Classical Music: The Place des Arts also harbors the headquarters of the Montreal Symphony Orchestra (MSO) that perform in its halls regularly. The MSO is one of the top performance troupes in North America, most remembered for the quality performance of the repertoire of Maurice Ravel. Since 2006, the MSO has a new conductor, the American Kent Nagano. Two other Montreal popular musical troupes are L'Orchestre metropolitain, conducted by Yannick Nezet-Seguin, and I Musici de Montreal a chamber orchestra founded and conducted by Yuli Turovsky. I Musici de Montreal are considered among the greatest interpreters of the works of George Frideric Handel. Also performing home at Place des Arts is The Opera de Montreal, the most prestigious opera company in Montreal. One Montreal radio station is entirely devoted to classical music.

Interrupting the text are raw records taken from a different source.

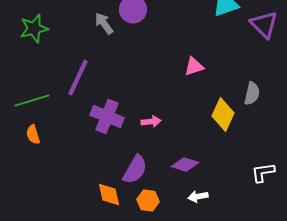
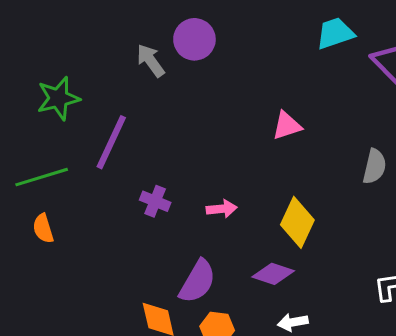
green star: (34, 28) -> (58, 98), moved
yellow diamond: (223, 114) -> (297, 222), moved
purple cross: (107, 116) -> (155, 201), size x0.6

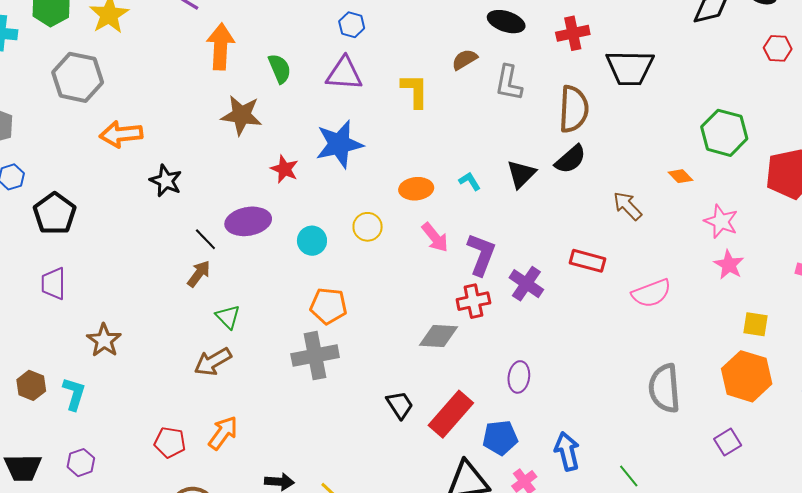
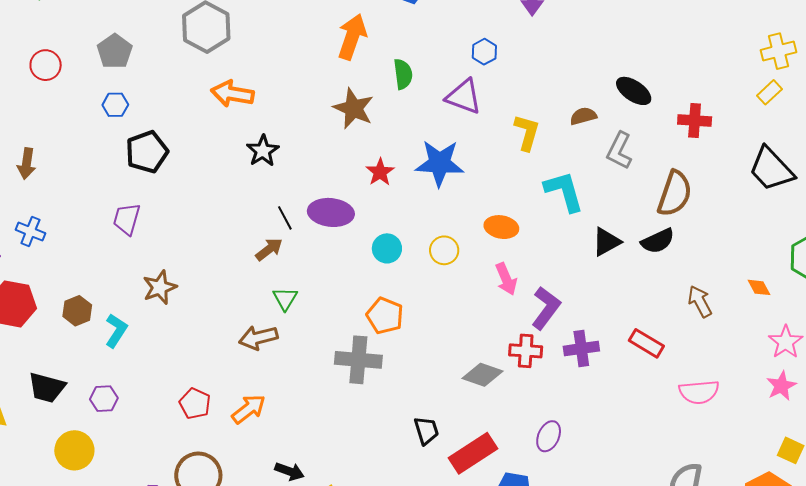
black trapezoid: (630, 68) -> (771, 169), moved, turned 30
cyan L-shape: (470, 181) -> (564, 191), moved, size x2.0
purple cross: (526, 284) -> (581, 349), turned 32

Music: Given that Montreal is mostly French-speaking, most popular local bands and singers have sung in French. In the past, the most popular local artists succeeded in filling arenas (Beau Dommage, Offenbach, Cowboys Fringants) or even the Olympic Stadium (eg. Diane Dufresne), a feat usually reserved to a few international rock stars. Special events, such as the musical show on the Quebec national holiday, regularly attract over one hundred thousand people. The height for the French musical scene is reached every year during the Francofolies. The festival attracts international artists from La Francophonie, popular artists from the Quebec musical scene, and emerging artists noticed during preceding festivals.
Montreal's English-speaking music scene also succeeds in getting attention from popular media around the world. The growing success of the current variety of artists and bands, with Arcade Fire arguably leading the way, owes much to the city's culture of melting together different genres of music present from many different cultures. A variety of music festivals and independent local record labels also helps sustain this success. Other Montreal bands include Wolf Parade, Mobile, and the Unicorns.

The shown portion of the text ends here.